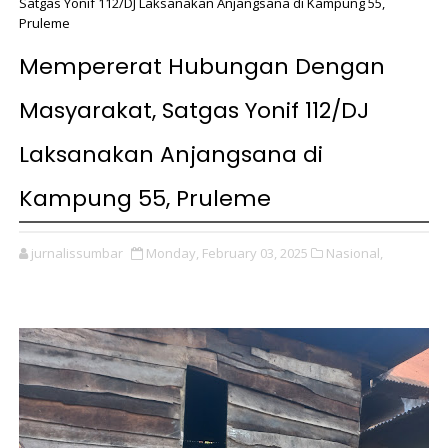
Satgas Yonif 112/DJ Laksanakan Anjangsana di Kampung 55,
Pruleme
Mempererat Hubungan Dengan
Masyarakat, Satgas Yonif 112/DJ
Laksanakan Anjangsana di
Kampung 55, Pruleme
jurnalissumbar
Monday, February 03, 2025
Nasional,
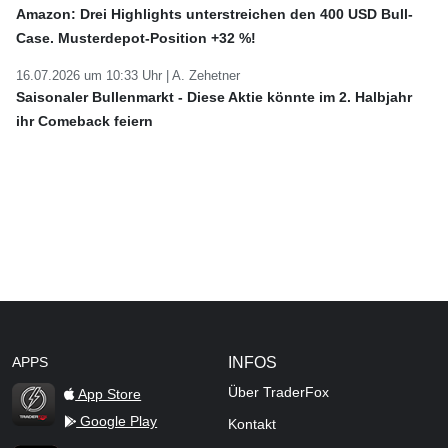
Amazon: Drei Highlights unterstreichen den 400 USD Bull-
Case. Musterdepot-Position +32 %!
16.07.2026 um 10:33 Uhr |
A. Zehetner
Saisonaler Bullenmarkt - Diese Aktie könnte im 2. Halbjahr
ihr Comeback feiern
APPS
INFOS
Über TraderFox
App Store
Google Play
Kontakt
TraderFox Flash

**What is expected**
Each line of the data that includes "Yonif" should be copied.

**Response to the exercise**
Satgas Yonif 112/DJ Laksanakan Anjangsana di Kampung 55,
Masyarakat, Satgas Yonif 112/DJ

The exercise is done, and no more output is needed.